→ **Task material**:

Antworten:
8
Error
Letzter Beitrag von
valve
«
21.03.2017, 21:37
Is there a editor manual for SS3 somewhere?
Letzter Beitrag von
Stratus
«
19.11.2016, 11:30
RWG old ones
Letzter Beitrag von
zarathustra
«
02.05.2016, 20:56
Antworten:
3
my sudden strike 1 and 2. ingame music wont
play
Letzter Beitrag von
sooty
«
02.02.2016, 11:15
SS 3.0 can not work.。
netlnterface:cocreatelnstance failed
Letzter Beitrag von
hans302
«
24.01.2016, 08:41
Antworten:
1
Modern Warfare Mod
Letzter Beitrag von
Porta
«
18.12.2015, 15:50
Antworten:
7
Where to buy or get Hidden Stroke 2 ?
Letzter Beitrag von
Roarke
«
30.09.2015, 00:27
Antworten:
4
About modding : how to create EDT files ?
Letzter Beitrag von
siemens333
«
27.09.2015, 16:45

→ **Brief**:
What you return must match the records above exactly.

→ **Solution for this task**:
Antworten:
8
Error
Letzter Beitrag von
valve
«
21.03.2017, 21:37
Is there a editor manual for SS3 somewhere?
Letzter Beitrag von
Stratus
«
19.11.2016, 11:30
RWG old ones
Letzter Beitrag von
zarathustra
«
02.05.2016, 20:56
Antworten:
3
my sudden strike 1 and 2. ingame music wont
play
Letzter Beitrag von
sooty
«
02.02.2016, 11:15
SS 3.0 can not work.。
netlnterface:cocreatelnstance failed
Letzter Beitrag von
hans302
«
24.01.2016, 08:41
Antworten:
1
Modern Warfare Mod
Letzter Beitrag von
Porta
«
18.12.2015, 15:50
Antworten:
7
Where to buy or get Hidden Stroke 2 ?
Letzter Beitrag von
Roarke
«
30.09.2015, 00:27
Antworten:
4
About modding : how to create EDT files ?
Letzter Beitrag von
siemens333
«
27.09.2015, 16:45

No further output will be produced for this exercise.